Warum nicht einen leihen? Oder mieten? Und was hatte jemand, der Autofahren so
wenig mochte wie Tracy — so wenig, daß sie keinen eigenen Wagen haben wollte — ,
mitten in einer regnerischen Nacht auf dunklen Landstraßen zu suchen? Warum, um
alles in der Welt, war sie hierhergekommen?
    Und wohin war sie anschließend
gefahren?
    Der Wind hatte weiter aufgefrischt. Die
Sturmwolken waren von den Hügeln herunter über die Bucht gezogen. Ich sah auf
meine Uhr. Erst zehn vor drei. Wegen des aufziehenden Sturms schien es schon
später zu sein. Sonst war hier nichts mehr zu sehen. Es wäre wohl besser, zu
meinem Wagen zurückzugehen —
    Aber es gab doch noch etwas zu sehen.

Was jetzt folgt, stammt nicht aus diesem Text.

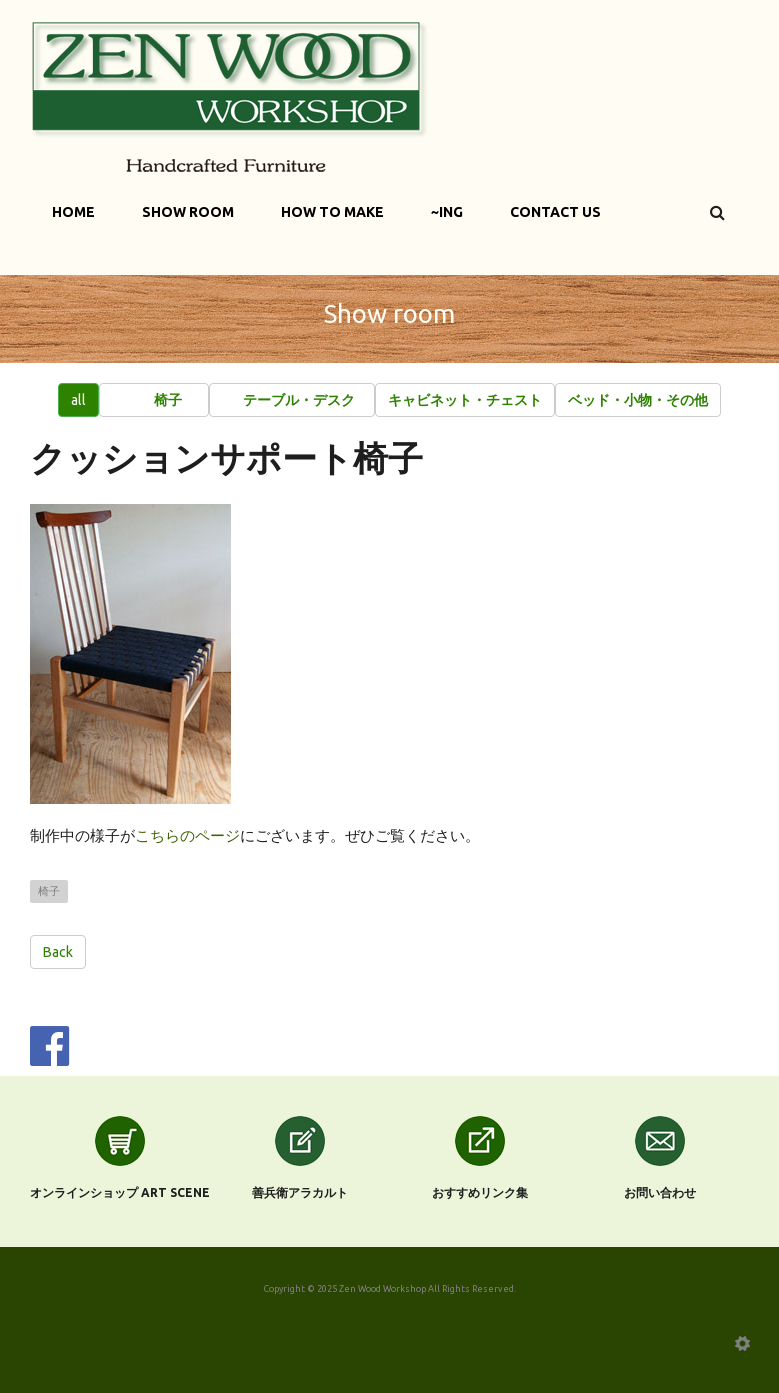  What do you see at coordinates (480, 1192) in the screenshot?
I see `おすすめリンク集` at bounding box center [480, 1192].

Drüben auf der Seite, am Rande meines Gesichtsfeldes. Eine Bewegung. Etwas, das
im Wind wehte.
    Es war ein langes Stück Garn. Nein, ein
Stück Stoff, das offenbar irgendwo abgerissen war. Wolle. Früher wahrscheinlich
mal rot, jetzt zu rosa verblaßt.
    Ich krabbelte auf das Boot und griff
danach. Es war tatsächlich Wolle und klemmte fest zwischen den Splittern eines
zerborstenen Bretts am Ruderhaus. Ich zog es mühsam heraus und sah in das stark
auf der Seite liegende Ruderhaus hinein. Ich spürte ein unangenehmes Rieseln im
Rücken, griff nach der Lampe in meiner Tasche und leuchtete durch die Öffnung.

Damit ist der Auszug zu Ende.